Privacy Shield Policy for MGM Companies

Metro-Goldwyn-Mayer Studios Inc., MGM and UA Services Company, Metro-Goldwyn-Mayer Pictures Inc., MGM Domestic Television Distribution LLC, MGM Domestic Branded Services LLC, Orion TV Productions, Inc., Orion Pictures Corporation, Orion Distribution Company LLC, Orion Releasing LLC, LW Media Holdings LLC, Lightworkers Media OTT, LLC, EPIX Entertainment LLC, NW Productions LLC, UAMG, LLC, UAMG Holdings LLC, Thirteen Enterprises, LLC, Raider Productions LLC, MBY Productions LLC, Deeper Productions LLC, Finale Productions LLC, Four Weddings Productions LLC, EFT Media Holdings LLC and EFT Media Productions LLC  (collectively, the “MGM Companies”) comply with the EU-US Privacy Shield Framework and the Swiss-US Privacy Shield Framework as set forth by the United States Department of Commerce regarding the collection, use, and retention of Personal Data (as defined below) from Switzerland or from the European Union (EU) and the other member states of the European Economic Area (EEA).  We have certified to the Department of Commerce that we adhere to the Privacy Shield Principles, which we summarize below in this Privacy Shield Policy (the “Policy”).  If there is any conflict between the terms in this Policy and the Privacy Shield Principles, the Privacy Shield Principles shall govern.  To learn more about the Privacy Shield program and view our certification, please visit https://www.privacyshield.gov/

Definitions

Data Subject” means an individual to whom any Personal Data covered by this Policy refers.

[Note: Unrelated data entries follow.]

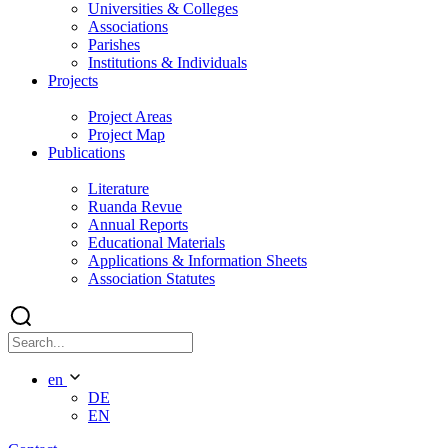
Universities & Colleges
Associations
Parishes
Institutions & Individuals
Projects
Project Areas
Project Map
Publications
Literature
Ruanda Revue
Annual Reports
Educational Materials
Applications & Information Sheets
Association Statutes
en
DE
EN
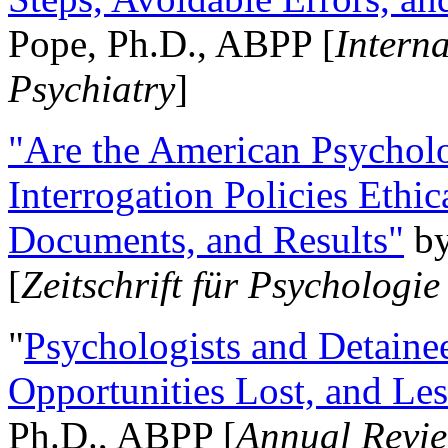
Pope, Ph.D., ABPP [
Intern
Psychiatry
]
"Are the American Psycholo
Interrogation Policies Ethi
Documents, and Results"
b
[
Zeitschrift für Psychologie
"
Psychologists and Detainee
Opportunities Lost, and Le
Ph.D., ABPP [
Annual Revie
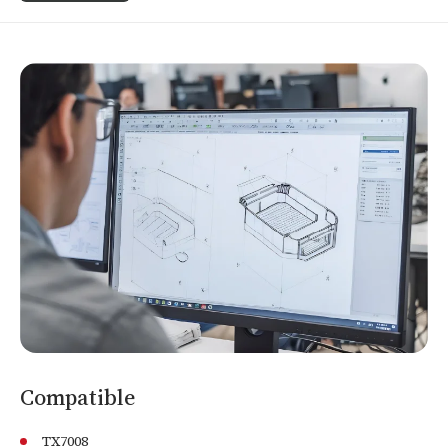
Compatible
TX7008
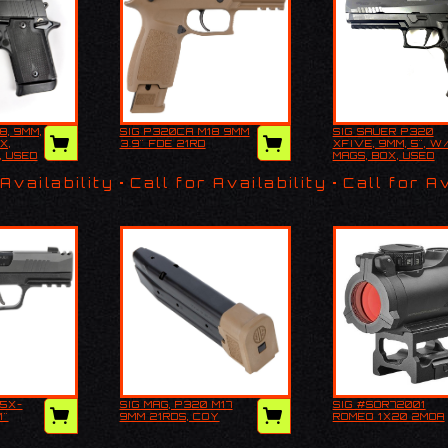
8, 9MM,
SIG P320CA M18 9MM
SIG SAUER P320
P938,
SIG P320CA M18
SIG SAUER P3
X,
3.9" FDE 21RD
XFIVE, 9MM, 5", W
/ ORIG
9MM 3.9" FDE 21RD
XFIVE, 9MM, 5
, USED
MAGS, BOX, USED
 HOLSTER,
4 MAGS, BOX, 
 Availability
Call for Availability
Call for Av
65X-
SIG MAG, P320 M17
SIG #SOR72001
 P365X-
SIG MAG, P320 M17
SIG #SOR7200
1"
9MM 21RDS, COY
ROMEO 1X20 2MOA
, 3.1"
9MM 21RDS, COY
ROMEO 1x20 2
D
ATED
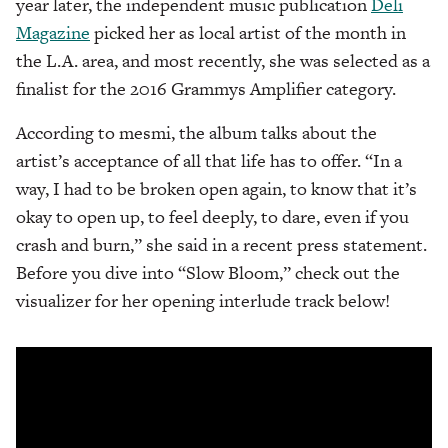
year later, the independent music publication
Deli
Magazine
picked her as local artist of the month in
the L.A. area, and most recently, she was selected as a
finalist for the 2016 Grammys Amplifier category.
According to mesmi, the album talks about the
artist’s acceptance of all that life has to offer. “In a
way, I had to be broken open again, to know that it’s
okay to open up, to feel deeply, to dare, even if you
crash and burn,” she said in a recent press statement.
Before you dive into “Slow Bloom,” check out the
visualizer for her opening interlude track below!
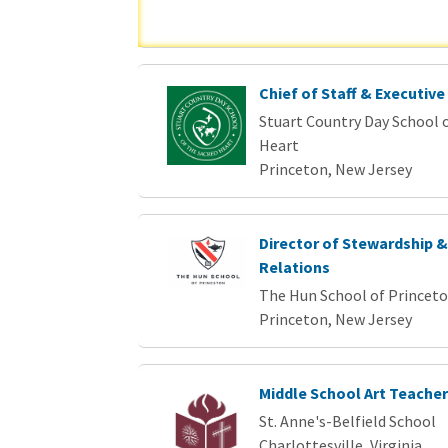
Chief of Staff & Executive
Stuart Country Day School o
Heart
Princeton, New Jersey
Director of Stewardship 
Relations
The Hun School of Princet
Princeton, New Jersey
Middle School Art Teacher
St. Anne's-Belfield School
Charlottesville, Virginia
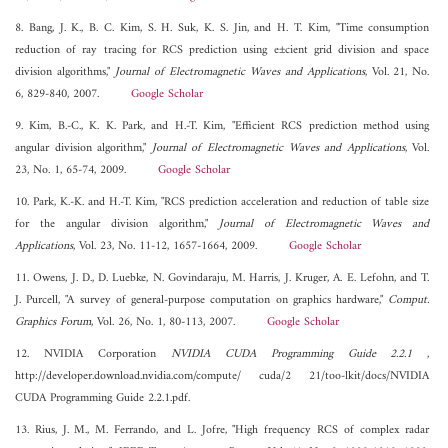
8. Bang, J. K., B. C. Kim, S. H. Suk, K. S. Jin, and H. T. Kim, "Time consumption
reduction of ray tracing for RCS prediction using e±cient grid division and space
division algorithms,"
Journal of Electromagnetic Waves and Applications
, Vol. 21, No.
6, 829-840, 2007.
Google Scholar
9. Kim, B.-C., K. K. Park, and H.-T. Kim, "Efficient RCS prediction method using
angular division algorithm,"
Journal of Electromagnetic Waves and Applications
, Vol.
23, No. 1, 65-74, 2009.
Google Scholar
10. Park, K.-K. and H.-T. Kim, "RCS prediction acceleration and reduction of table size
for the angular division algorithm,"
Journal of Electromagnetic Waves and
Applications
, Vol. 23, No. 11-12, 1657-1664, 2009.
Google Scholar
11. Owens, J. D., D. Luebke, N. Govindaraju, M. Harris, J. Kruger, A. E. Lefohn, and T.
J. Purcell, "A survey of general-purpose computation on graphics hardware,"
Comput.
Graphics Forum
, Vol. 26, No. 1, 80-113, 2007.
Google Scholar
12. NVIDIA Corporation
NVIDIA CUDA Programming Guide 2.2.1
,
http://developer.download.nvidia.com/compute/ cuda/2 21/too-lkit/docs/NVIDIA
CUDA Programming Guide 2.2.1.pdf.
13. Rius, J. M., M. Ferrando, and L. Jofre, "High frequency RCS of complex radar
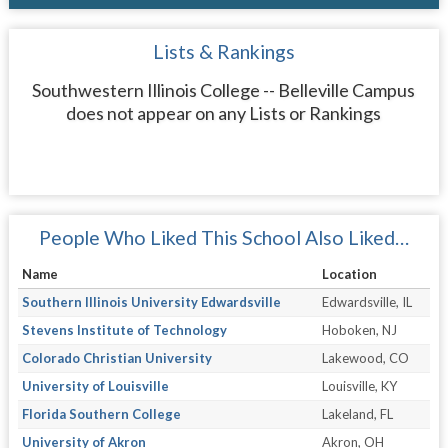
Lists & Rankings
Southwestern Illinois College -- Belleville Campus
does not appear on any Lists or Rankings
People Who Liked This School Also Liked…
Name
Location
Southern Illinois University Edwardsville
Edwardsville, IL
Stevens Institute of Technology
Hoboken, NJ
Colorado Christian University
Lakewood, CO
University of Louisville
Louisville, KY
Florida Southern College
Lakeland, FL
University of Akron
Akron, OH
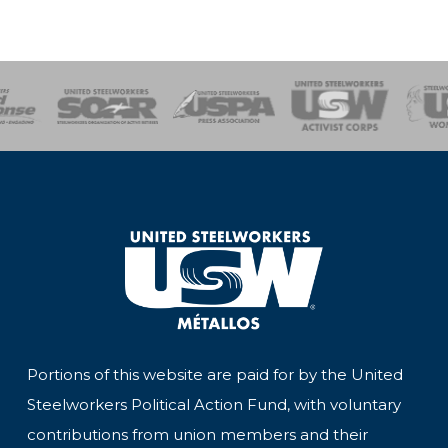
of Steel
Health, Safety and Environment
Workers Uniting
Emergency Resp
Portions of this website are paid for by the United
Steelworkers Political Action Fund, with voluntary
contributions from union members and their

Personal Data” and “personal information” means any information relating to an identified or identifiable person residing in the EEA or Switzerland.

Sensitive Personal Data” means Personal Data regarding an individual's racial or ethnic origin, political opinions, religious or philosophical beliefs, trade-union membership, physical or mental health, or sexual life.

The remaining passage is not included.